Blog

A study of 17 commonly used synthetic “eternal chemicals” showed that these toxic substances can be easily absorbed through human skin.

New research published in Environment International demonstrates for the first time that a wide range of PFAS (perfluoroalkyl substances) – chemicals that do not degrade in nature – can penetrate the skin barrier and reach the body’s bloodstream.

PFAS are widely used in industries and consumer products from school uniforms to personal care products due to their water-repellent and anti-stain properties. While some substances are banned by government regulations, others are still widely used and their toxic effects have not yet been fully studied.

PFASs are already known to enter the body through other routes, such as inhalation or ingestion through food or drinking water, and are known to cause adverse health effects such as reduced immune response to vaccination, impaired liver function, and reduced birth weight.

PFASs are generally thought to be unable to breach the skin barrier, although recent studies have shown links between the use of personal care products and concentrations of PFASs in human blood and breast milk. The new study is the most comprehensive assessment to date of PFAS absorption into human skin and confirms that most of them can enter the body through this route.

The study’s lead author, Dr. Oddný Ragnarsdóttir, conducted the study while studying for her Ph.D. at the University of Birmingham. She explained: “The ability of these chemicals to be absorbed through the skin has previously been dismissed as the molecules are ionised. It is believed that the electrical charge that gives them the ability to repel water and stains also makes them unable to pass through the skin membrane.

“Our study shows that this theory is not always true, and that in fact absorption through the skin can be a significant source of exposure to these harmful chemicals.”

The researchers examined 17 different PFASs. The compounds selected were among the most widely used and most widely studied for their toxic effects and other ways in which humans may be exposed to them.
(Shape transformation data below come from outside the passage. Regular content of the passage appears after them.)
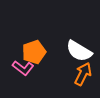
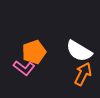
pink L-shape: moved 1 px right
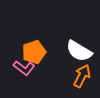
orange arrow: moved 1 px left, 2 px down
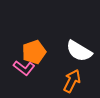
orange arrow: moved 10 px left, 5 px down
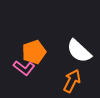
white semicircle: rotated 12 degrees clockwise
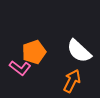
pink L-shape: moved 4 px left
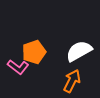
white semicircle: rotated 108 degrees clockwise
pink L-shape: moved 2 px left, 1 px up
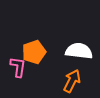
white semicircle: rotated 36 degrees clockwise
pink L-shape: rotated 120 degrees counterclockwise
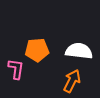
orange pentagon: moved 3 px right, 2 px up; rotated 15 degrees clockwise
pink L-shape: moved 2 px left, 2 px down
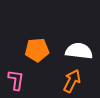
pink L-shape: moved 11 px down
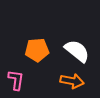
white semicircle: moved 2 px left; rotated 32 degrees clockwise
orange arrow: rotated 75 degrees clockwise
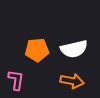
white semicircle: moved 3 px left, 2 px up; rotated 128 degrees clockwise
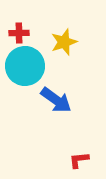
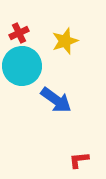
red cross: rotated 24 degrees counterclockwise
yellow star: moved 1 px right, 1 px up
cyan circle: moved 3 px left
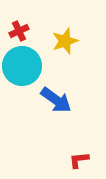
red cross: moved 2 px up
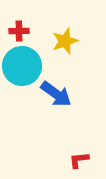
red cross: rotated 24 degrees clockwise
blue arrow: moved 6 px up
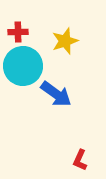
red cross: moved 1 px left, 1 px down
cyan circle: moved 1 px right
red L-shape: moved 1 px right; rotated 60 degrees counterclockwise
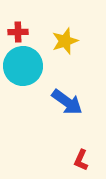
blue arrow: moved 11 px right, 8 px down
red L-shape: moved 1 px right
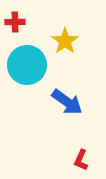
red cross: moved 3 px left, 10 px up
yellow star: rotated 16 degrees counterclockwise
cyan circle: moved 4 px right, 1 px up
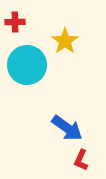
blue arrow: moved 26 px down
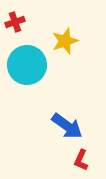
red cross: rotated 18 degrees counterclockwise
yellow star: rotated 16 degrees clockwise
blue arrow: moved 2 px up
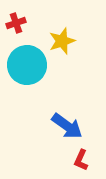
red cross: moved 1 px right, 1 px down
yellow star: moved 3 px left
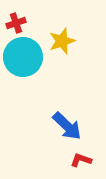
cyan circle: moved 4 px left, 8 px up
blue arrow: rotated 8 degrees clockwise
red L-shape: rotated 85 degrees clockwise
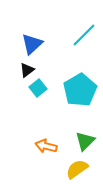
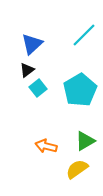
green triangle: rotated 15 degrees clockwise
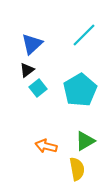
yellow semicircle: rotated 115 degrees clockwise
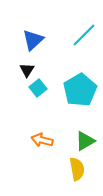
blue triangle: moved 1 px right, 4 px up
black triangle: rotated 21 degrees counterclockwise
orange arrow: moved 4 px left, 6 px up
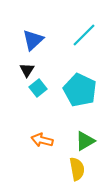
cyan pentagon: rotated 16 degrees counterclockwise
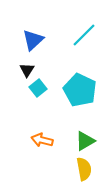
yellow semicircle: moved 7 px right
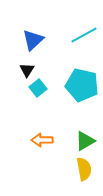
cyan line: rotated 16 degrees clockwise
cyan pentagon: moved 2 px right, 5 px up; rotated 12 degrees counterclockwise
orange arrow: rotated 15 degrees counterclockwise
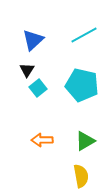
yellow semicircle: moved 3 px left, 7 px down
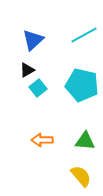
black triangle: rotated 28 degrees clockwise
green triangle: rotated 35 degrees clockwise
yellow semicircle: rotated 30 degrees counterclockwise
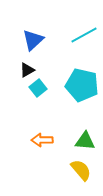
yellow semicircle: moved 6 px up
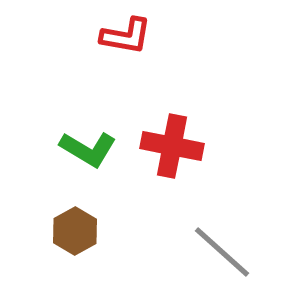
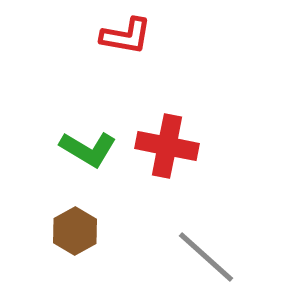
red cross: moved 5 px left
gray line: moved 16 px left, 5 px down
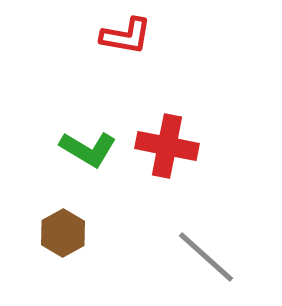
brown hexagon: moved 12 px left, 2 px down
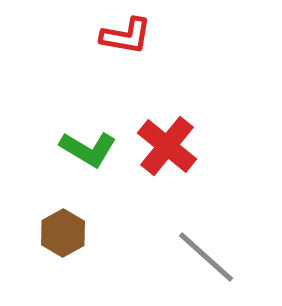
red cross: rotated 28 degrees clockwise
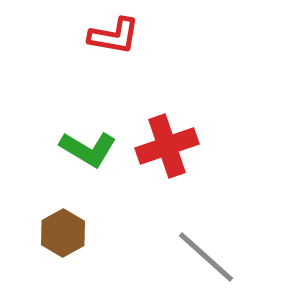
red L-shape: moved 12 px left
red cross: rotated 32 degrees clockwise
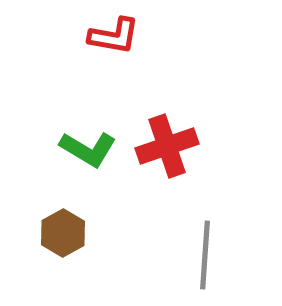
gray line: moved 1 px left, 2 px up; rotated 52 degrees clockwise
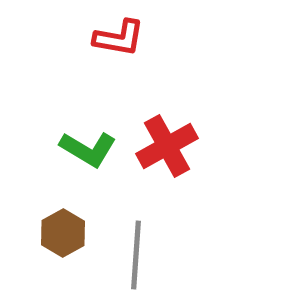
red L-shape: moved 5 px right, 2 px down
red cross: rotated 10 degrees counterclockwise
gray line: moved 69 px left
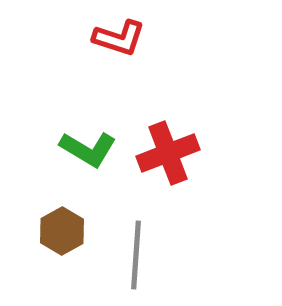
red L-shape: rotated 8 degrees clockwise
red cross: moved 1 px right, 7 px down; rotated 8 degrees clockwise
brown hexagon: moved 1 px left, 2 px up
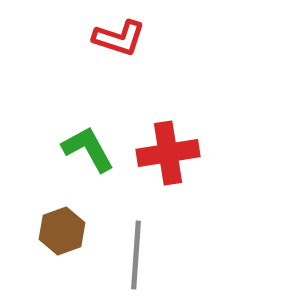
green L-shape: rotated 150 degrees counterclockwise
red cross: rotated 12 degrees clockwise
brown hexagon: rotated 9 degrees clockwise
Most importantly, they comply with chemicals regulated by the EU Drinking Water Directive.

In their experiments, the team used 3D equivalent models of human skin – multi-layered lab-grown tissues that mimic the properties of normal human skin, meaning the research could be conducted without the use of animals. They applied samples of each chemical to measure what proportions were absorbed, not absorbed or retained in the models.

Of the 17 PFASs tested, the team found that 15 substances showed significant dermal absorption—at least 5% of the exposure dose. At the exposure doses studied, absorption into the bloodstream of the most regulated PFAS (perfluorooctanoic acid; PFOA) was 13.5% with an additional 38% of the applied dose retained in the skin for potential longer-term uptake into the circulation.

The amount absorbed appears to correlate with the length of the carbon chain in the molecule. Substances with longer carbon chains show lower absorption rates, while compounds with shorter chains that have been introduced to replace longer carbon chain PFASs such as PFOA are more easily absorbed. The absorption of perfluoropentanoic acid, for example, is four times higher than PFOA at 59%.

Study co-author Dr Mohamed Abdallah said: “Our study provides the first insight into the importance of the dermal route as a route of exposure to a wide range of perennial chemicals. Given the large number of PFASs in existence, it is important that future studies seek to assess the risk of a wide range of these toxic chemicals rather than focusing on one chemical at a time.”

Study co-author Professor Stuart Harrad, from the University of Birmingham’s School of Geography, Earth and Environmental Sciences, added: “This study helps us to understand how important exposure to these chemicals through the skin may be and also which chemical structures may be most easily absorbed.

“This is important because we’re seeing a shift in the industry to chemicals with shorter chain lengths because they’re thought to be less toxic – but the trade-off could be that we’re absorbing more of them, so we need to know more about the risks involved.”